The notice, sent Thursday, came in response to a Dec. 1 letter by Sen. Ralph Hise, R-Mitchell, which questioned whether the North Carolina Association of Educators was eligible for the dues deduction service. NCAE had declined to cooperate with a state auditor's report earlier in 2015.
"Prior to taking action, I am asking you to provide me or the State Auditor evidence of your membership count and type of membership count to ensure that the NCAE is eligible for the payroll deduction program as outlined by this legislation," Controller Linda Combs wrote to the NCAE.
Combs also notified the Correctional Peace Officers Foundation that it may no longer be eligible for the payroll deduction service either.
State law requires that educators groups such as NCAE have more than 40,000 members to be eligible for payroll deductions. The group claims to have more than 70,000 members, but according to a recent audit report, only 9,452 individuals whose payroll or retirement checks are processed by the state automatically pay dues to NCAE.
Despite Hise's demand that NCAE be immediately barred from its dues collection activity, Combs wrote to Hise that she would wait two weeks for a response from NCAE before taking action.

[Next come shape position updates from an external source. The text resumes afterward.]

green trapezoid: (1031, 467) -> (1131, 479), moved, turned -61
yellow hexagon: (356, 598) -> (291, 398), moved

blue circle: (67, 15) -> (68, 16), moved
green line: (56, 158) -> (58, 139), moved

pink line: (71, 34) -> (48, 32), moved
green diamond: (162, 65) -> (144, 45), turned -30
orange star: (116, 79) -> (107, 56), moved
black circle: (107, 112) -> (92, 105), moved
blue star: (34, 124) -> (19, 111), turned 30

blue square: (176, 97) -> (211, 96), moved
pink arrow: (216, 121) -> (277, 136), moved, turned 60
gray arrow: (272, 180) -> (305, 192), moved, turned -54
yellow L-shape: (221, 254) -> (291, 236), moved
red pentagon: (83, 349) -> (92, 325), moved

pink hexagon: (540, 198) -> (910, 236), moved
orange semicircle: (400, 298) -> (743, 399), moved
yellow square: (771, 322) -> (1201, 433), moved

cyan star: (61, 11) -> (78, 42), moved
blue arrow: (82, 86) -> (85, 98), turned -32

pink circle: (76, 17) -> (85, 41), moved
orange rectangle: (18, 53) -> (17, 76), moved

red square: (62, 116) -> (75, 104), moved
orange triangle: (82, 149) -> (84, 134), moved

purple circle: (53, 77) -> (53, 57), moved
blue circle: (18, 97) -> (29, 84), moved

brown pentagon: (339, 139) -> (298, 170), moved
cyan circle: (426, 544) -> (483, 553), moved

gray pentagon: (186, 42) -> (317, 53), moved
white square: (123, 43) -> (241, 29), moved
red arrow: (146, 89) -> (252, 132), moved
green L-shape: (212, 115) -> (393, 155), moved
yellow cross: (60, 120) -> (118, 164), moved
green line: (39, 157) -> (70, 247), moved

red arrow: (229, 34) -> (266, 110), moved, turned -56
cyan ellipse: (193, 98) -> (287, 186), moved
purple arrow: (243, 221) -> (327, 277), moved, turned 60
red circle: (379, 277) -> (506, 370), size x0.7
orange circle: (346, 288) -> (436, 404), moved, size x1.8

The teachers' group has tangled with lawmakers since Republicans took control of the General Assembly in 2011. It has been critical of the GOP-led legislature's funding for schools and backed Democratic candidates for office. In 2012, lawmakers returned the favor by holding an unprecedented midnight session to override Gov. Bev Perdue's veto of a bill that would have stopped the state from collecting NCAE dues. The group went to court and won, keeping the right over lawmakers' objections.
In 2015, members of the General Assembly, including Hise, filed a bill to kill payroll deductions for all employee groups, but that measure did not pass.